R. Langdon Ogburn Wins 2020 Carnegie Council Student Research Conference: Topic, Drones and Warfare

May 18, 2020

On May 8, Carnegie Council held its sixth annual student conference as a virtual event on Zoom.

This year the Council received over 40 submissions from 24 universities and 8 countries. Out of these abstracts, 10 were chosen, including two group projects from Columbia University and United States Military Academy; one presenter had to withdraw due to personal reasons.

The winning presentation was by R. Langdon Ogburn of the United States Military Academy at West Point.
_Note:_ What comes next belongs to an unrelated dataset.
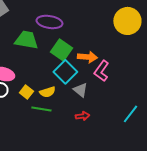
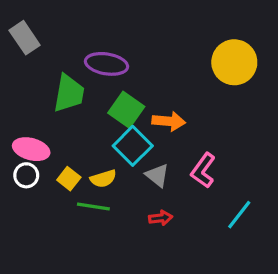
green trapezoid: (26, 40) -> (69, 93), turned 90
pink L-shape: (101, 71) -> (203, 170), moved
His presentation titled "Drones and Warfare" examines the moral perspective of drone usage by militaries and proposes future paths towards a more ethical approach.

For more on Ogburn's research, read the written interview conducted by Carnegie Council program intern Richard Anar, who coordinated the conference.

As the winner, Ogburn received a one-year membership to the Council's Carnegie New Leaders program.

"This entire experience was incredibly valuable for me," says Ogburn. "I am thankful to Carnegie Council for adapting to current events in a way that enabled the participants to still present their research and learn from one another."

Other presentations touched on various ethical issues, including international borders within cybersecurity, comparative models to combat deforestation, online hate speech vs. free speech, peace-building in Afghanistan, the U.S.-China trade war and soy production in Brazil, banking corruption in South Korea, "responsibility to protect" in Africa, and using religion in Track II diplomacy. The judging panel was comprised of Adam Read-Brown, editor of Carnegie Council's quarterly journal Ethics & International Affairs, and Alex Woodson, digital content producer at Carnegie Council and host of the Global Ethics Weekly podcast. The presentations were judged on their originality, persuasiveness, logical coherence, and relevance to ethics.

Carnegie Council would like to thank all those who took part.